KHOTBAH IDUL FITRI 1437 H
NASKAH KHOTBAH IDUL FITRI 1437 H
DENGAN RAMADHAN KITA BANGUN KEMBALI KARAKTER MUKMIN YANG KUAT DAN
DIPERCAYA
Oleh
Taufiqurrahman
Assalamualaikum
wr wb
Allahuakbar
3x3
Alhamdulillahilladzii Allafa baina Quluubina bil iimani wal
Islam...
Puji syukur kita kepada Allah...
Dan shalawat kepada Nabi......
Pada hari ini, semua lisan orang-orang beriman, yang
laki-laki dan perempuan, yang tua ataupun yang muda, yang kaya atau yang hidup
sederhana, semuanya mengumandangkan takbir mengagungkan kebesaran Allah Azza wa
Jalla, Allah sang pemilik kemenangan, dia berikan kemenagan itu pada siapa yang
dikehendakinya, dan dicabut kemenangan itu dari siapa yang dikehendakinya...inna
fatahna laka fatham mubiina.....Alfath 1-2),
Artinya: 1)
Sesungguhnya kami telah berikan kepadamu kemenagan yang nyata, 2) Supaya Allah
memberi ampunan kepadamu terhadap dosa-dosamu yang telah lalu dan yang akan
datang, serta menyempurnakan nikmatnya atasmu dan memimpin kamu kepada jalan
yang lurus.
Kemenangan besar kita hari ini juga atas kekuasaan dan
kehendak Allah, seperti kemenangan yang diberikan Allah pada Rasulnya dalam
perang Badar dan Khaibar. Allah tundukkan musuh-musuhnya atas orang –orang yang
beriman, Allah kalahkan kekuatan-kekuatan besar yang dzolim, yang sombong dan yang
melampaui batas oleh kekuatan-kekuatan kecil yang digerakkan dengan iman dan
ketundukan kepada Allah. Kekuatan yang digerakkan dengan kerendahan hati, kekuatan
yang dengan ikhlas membangun shaf-shaf yang rapi dengan ketaatan dan keyakinan
penuh kepada Allah.
Karena itu Bapak Ibu kaum Muslimin sidang Jamaah idul fitri yang
berbahagia, tidaklah pantas bagi kita untuk menepuk dada, tidaklah pantas bagi
kita untuk berbangga diri terhadap apa yang telah kita peroleh hari ini. Perjuangan melawan diri sendiri, menundukkan
nafsu dan syahwat terhadap kemewahan dunia bukanlah sesuatu yang mudah kecuali
Allah memudahkannya untuk kita..... Perjuangan melawan hawa nafsu dan syahwat
dunia bukanlah sesuatu yang ringan kecuali Allah meringankannya untuk kita.

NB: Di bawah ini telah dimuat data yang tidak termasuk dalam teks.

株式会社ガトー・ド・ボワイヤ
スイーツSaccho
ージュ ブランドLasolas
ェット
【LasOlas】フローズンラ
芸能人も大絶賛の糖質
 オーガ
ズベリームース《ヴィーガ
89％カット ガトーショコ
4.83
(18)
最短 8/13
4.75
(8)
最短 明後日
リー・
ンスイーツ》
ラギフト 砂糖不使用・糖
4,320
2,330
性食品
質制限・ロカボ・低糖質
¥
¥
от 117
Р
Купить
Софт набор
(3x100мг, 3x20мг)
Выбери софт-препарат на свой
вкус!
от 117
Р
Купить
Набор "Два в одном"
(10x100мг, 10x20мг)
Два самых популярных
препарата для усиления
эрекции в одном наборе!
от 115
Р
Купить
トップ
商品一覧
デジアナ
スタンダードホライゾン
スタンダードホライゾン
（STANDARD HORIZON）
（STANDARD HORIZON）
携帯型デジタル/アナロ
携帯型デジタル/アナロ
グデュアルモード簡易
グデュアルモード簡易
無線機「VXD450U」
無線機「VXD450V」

Kaum muslimin sidang jemaah ied yang berbahagia....
Perjalanan ibadah puasa selama sebulan penuh yang kita
lakukan, memiliki multiple effek dalam
diri dan kehidupan kita jika ibadah puasa itu kita lakukan dengan benar, dengan
penuh kesadaran dan keimanan. Dalam segi kesehatan fisik misalnya, tak
disangsikan lagi bahwa Ibadah puasa Ramadhan dapat menyehatkan kita, merekonstruksi
kembali mekanisme yang berjalan dalam tubuh kita, baik itu system pencernaan,
system syaraf, dan metabolisme tubuh kita. Orang berpuasa cendrung lebih sehat
dari orang yang tidak puasa, karena kebiasaan buruk dalam pola makan, pola
konsumsi dan pola kerja yang dilakukan diluar bulan puasa akan memiliki dampak
buruk terhadap tubuh kita, namun dengan berpuasa sebulan penuh, terjadi proses
rekonstruksi atau penataan kembali terhadap tubuh kita untuk kembali kepada
kenormalannya.
Dalam segi kesehatan jiwa. Ramadhan lebih memberi kita ketenangan, memberi ruang
bagi kita untuk merenugi orientasi/tujuan hidup kita yang sebenarnya. Ramadhan
menetralisir hati dan pikiran kita dari kejaran-kejaran kepentingan dunia,
sehingga kita bisa melihat kehidupan ini dari proporsi yang
sebenarnya....selama ini kita mungkin terlalu mencintai harta kita dengan
kecintaan yang berlebihan, tapi selama ramadhan harta itu kita infakkan dengan
ringan untuk agama Allah. Kita terlalu mengagung-agungkan pangkat dan jabatan,
namun sekarang tak ada yang lebih agung kita rasakan selain dari kebesaran
Allah. Selama ini kita mungkin terlalu mencintai perniagaan dan rumah yang
nyaman, namun di 10 hari akhir ramadhan rumah dan perniagaan itu kita
tinggalkan untuk beritiqaf di masjid, berzikir dan berdoa mengharapka
pengampunan dari Allah SWT.
Kemudian dari sisi kehidupan social, Ramadhan telah menggugah
hati kita untuk berbagi, mengingatkan kita bahwa kita tidak hidup sendiri di
muka bumi ini. Ada saudara saudara kita yang lain yang membutuhkan uluran
tangan kita. Ada manusia lain yang tidak bernasib semujur kita. Ada kehidupan
lain yang kondisinya tidak seberuntung kita....dalam kehidupan social ini,
ramadhan mengajarkan kita berempati...merasakan apa yang dirasakan oleh
saudara-saudara kita yang lain, saudara kita yang kurang mujur dan kurang
beruntung dalam kehidupan dunia, tapi tetap mereka bersyukur kepada Allah.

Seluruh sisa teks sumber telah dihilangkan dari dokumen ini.